- Brief -
Everything from the line with "30 июля в 12:00" down to the line with "técnicos y de viabilidad." below must be printed exactly, those two lines included. Exclude pictures.

- Supplied material -
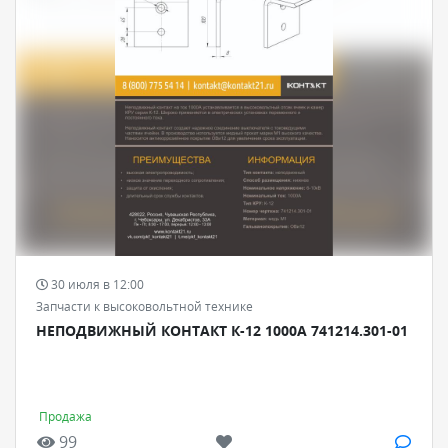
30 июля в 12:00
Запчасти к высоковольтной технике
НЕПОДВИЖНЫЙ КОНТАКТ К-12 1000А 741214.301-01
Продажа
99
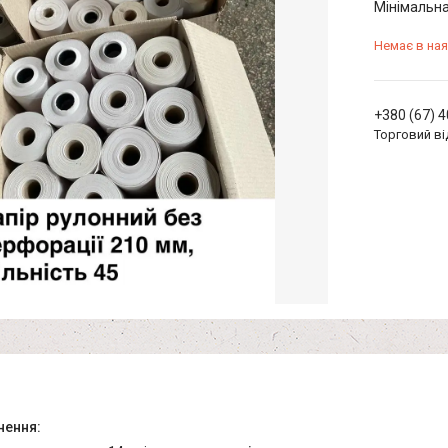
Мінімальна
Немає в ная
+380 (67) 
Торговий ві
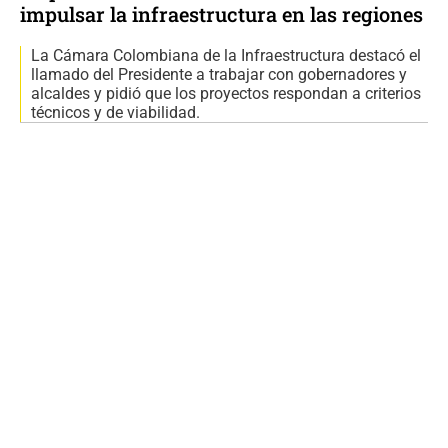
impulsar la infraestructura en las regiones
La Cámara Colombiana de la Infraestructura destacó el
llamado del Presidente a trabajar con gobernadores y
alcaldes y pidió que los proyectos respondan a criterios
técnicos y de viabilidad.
==
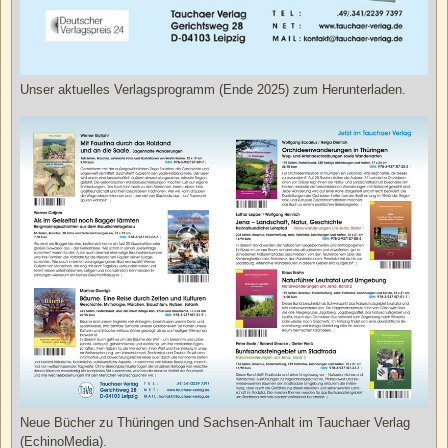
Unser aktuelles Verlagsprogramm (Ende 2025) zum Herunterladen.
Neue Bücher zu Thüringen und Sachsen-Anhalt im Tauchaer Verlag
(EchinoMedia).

- Problem solution -
30 июля в 12:00
Запчасти к высоковольтной технике
НЕПОДВИЖНЫЙ КОНТАКТ К-12 1000А 741214.301-01
Продажа
99
Мінімальна
Немає в ная
+380 (67) 
Торговий ві
impulsar la infraestructura en las regiones
La Cámara Colombiana de la Infraestructura destacó el
llamado del Presidente a trabajar con gobernadores y
alcaldes y pidió que los proyectos respondan a criterios
técnicos y de viabilidad.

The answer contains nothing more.